Today’s title for St. Joseph, “Comforter of the Afflicted,” is again a pretty poor translation from the Latin original. Solatium Miserorum means “solace for those in misery.” Let’s take both words in Latin.
1) “Solace” doesn’t just alleviate pain, as in “comfort.” Solace gives strength to bear the momentary affliction; solace helps us transform the misery into glory. Solace is something an encouraging father gives his children when they think they have run out of gas. A discouraged employee finds new strength in the reassuring words of a good supervisor; a disheartened athlete finds potency in the inspiring words of a good coach. St. Joseph is that good father to us, spurring us on rather than simply “comforting us.”

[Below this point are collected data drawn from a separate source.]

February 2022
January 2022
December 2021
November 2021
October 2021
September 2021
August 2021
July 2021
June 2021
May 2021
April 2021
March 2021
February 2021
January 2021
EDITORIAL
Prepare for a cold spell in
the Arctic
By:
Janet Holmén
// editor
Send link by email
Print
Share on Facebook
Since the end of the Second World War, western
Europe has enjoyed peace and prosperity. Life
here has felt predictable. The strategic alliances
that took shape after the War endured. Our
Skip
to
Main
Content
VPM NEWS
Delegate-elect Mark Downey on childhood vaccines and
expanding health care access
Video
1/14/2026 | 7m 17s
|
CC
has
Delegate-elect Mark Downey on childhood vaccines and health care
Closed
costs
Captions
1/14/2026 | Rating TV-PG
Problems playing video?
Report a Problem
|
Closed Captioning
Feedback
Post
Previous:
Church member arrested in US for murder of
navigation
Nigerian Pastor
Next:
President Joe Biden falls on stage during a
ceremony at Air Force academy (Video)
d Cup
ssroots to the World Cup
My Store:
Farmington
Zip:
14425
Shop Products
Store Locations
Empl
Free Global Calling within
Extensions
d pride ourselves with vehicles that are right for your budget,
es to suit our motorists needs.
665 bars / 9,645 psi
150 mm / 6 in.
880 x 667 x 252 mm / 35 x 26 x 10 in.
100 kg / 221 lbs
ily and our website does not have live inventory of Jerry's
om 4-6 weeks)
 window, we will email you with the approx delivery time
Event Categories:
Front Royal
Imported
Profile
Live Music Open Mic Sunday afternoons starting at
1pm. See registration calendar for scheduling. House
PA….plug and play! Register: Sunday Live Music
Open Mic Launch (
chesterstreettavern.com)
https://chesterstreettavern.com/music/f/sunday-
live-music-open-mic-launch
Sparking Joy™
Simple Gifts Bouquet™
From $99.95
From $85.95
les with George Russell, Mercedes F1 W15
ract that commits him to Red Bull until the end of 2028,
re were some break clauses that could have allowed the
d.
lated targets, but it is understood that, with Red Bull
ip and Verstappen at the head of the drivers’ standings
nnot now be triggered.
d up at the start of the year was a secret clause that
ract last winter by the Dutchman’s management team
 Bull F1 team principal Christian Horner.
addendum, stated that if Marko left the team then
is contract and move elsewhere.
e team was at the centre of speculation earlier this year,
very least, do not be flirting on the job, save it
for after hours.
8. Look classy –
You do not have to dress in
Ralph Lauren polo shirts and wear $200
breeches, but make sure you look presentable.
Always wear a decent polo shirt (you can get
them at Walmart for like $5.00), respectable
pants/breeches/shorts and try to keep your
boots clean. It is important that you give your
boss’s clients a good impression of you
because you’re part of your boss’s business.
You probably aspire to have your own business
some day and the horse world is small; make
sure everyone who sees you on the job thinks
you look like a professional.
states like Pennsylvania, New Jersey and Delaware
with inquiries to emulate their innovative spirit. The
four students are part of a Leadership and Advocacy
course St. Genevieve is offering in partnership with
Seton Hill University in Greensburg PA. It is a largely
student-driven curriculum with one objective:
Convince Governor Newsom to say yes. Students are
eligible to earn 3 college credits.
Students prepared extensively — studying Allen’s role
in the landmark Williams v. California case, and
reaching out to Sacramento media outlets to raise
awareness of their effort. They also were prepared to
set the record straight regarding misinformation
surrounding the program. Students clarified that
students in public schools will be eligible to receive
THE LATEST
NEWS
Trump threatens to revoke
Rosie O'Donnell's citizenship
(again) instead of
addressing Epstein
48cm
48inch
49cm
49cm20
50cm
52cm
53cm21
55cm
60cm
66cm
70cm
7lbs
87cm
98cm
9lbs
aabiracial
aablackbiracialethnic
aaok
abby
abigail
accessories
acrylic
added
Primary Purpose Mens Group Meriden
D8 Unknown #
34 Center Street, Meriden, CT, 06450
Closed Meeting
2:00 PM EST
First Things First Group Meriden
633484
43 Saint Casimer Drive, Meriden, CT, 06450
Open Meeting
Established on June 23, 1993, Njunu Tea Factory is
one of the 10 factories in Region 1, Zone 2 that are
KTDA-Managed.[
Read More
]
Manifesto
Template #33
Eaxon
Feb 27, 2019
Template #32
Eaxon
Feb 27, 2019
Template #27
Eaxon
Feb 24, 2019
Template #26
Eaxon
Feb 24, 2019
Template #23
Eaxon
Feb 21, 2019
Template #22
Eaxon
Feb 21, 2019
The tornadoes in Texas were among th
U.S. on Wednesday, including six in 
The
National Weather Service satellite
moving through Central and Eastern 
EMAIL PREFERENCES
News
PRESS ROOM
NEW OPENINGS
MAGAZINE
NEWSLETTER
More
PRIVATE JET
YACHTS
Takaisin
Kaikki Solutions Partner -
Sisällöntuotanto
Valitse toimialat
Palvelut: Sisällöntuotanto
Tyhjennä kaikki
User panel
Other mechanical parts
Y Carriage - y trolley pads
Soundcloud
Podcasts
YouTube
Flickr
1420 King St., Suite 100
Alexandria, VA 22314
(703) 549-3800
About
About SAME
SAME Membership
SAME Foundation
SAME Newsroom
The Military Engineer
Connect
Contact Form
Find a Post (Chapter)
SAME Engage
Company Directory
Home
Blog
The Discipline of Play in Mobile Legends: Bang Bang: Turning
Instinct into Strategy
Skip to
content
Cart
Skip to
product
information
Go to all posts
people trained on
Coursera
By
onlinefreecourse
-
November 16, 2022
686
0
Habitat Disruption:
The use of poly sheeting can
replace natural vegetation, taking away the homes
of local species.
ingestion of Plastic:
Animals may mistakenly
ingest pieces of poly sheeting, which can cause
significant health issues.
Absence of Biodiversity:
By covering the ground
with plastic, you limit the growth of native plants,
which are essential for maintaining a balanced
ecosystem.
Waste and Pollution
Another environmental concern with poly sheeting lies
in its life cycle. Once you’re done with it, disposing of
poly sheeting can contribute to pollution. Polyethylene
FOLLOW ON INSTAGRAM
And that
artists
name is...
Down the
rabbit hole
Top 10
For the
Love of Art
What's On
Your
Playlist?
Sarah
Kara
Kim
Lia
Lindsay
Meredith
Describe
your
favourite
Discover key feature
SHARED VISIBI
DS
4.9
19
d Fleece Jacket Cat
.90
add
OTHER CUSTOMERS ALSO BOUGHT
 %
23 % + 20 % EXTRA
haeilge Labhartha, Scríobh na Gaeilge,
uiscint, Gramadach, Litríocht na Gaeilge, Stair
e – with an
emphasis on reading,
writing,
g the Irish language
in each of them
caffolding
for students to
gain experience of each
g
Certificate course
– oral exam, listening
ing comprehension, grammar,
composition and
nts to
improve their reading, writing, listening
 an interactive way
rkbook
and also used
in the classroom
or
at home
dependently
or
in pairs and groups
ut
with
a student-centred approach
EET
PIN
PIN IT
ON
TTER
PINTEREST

2) “Misery” is much more serious than mere “affliction.” We are all going to have miserable moments in the valley of tears. The secular world tells us that only losers suffer but Christians know that misery is inevitable this side of the grave. “Loved ones die, children rebel, and gravity will eventually take away your youthfulness, making you old and immobile,” Fr. Calloway writes. That last one (“hateful old age” in the words of Homer) is especially feared and hated by pagan cultures that expect nothing beyond death. Run to Joseph when you are in misery. He will not remove your misery, but he will give fatherly solace, helping you turn misery into glory and triumph, in Christ Jesus.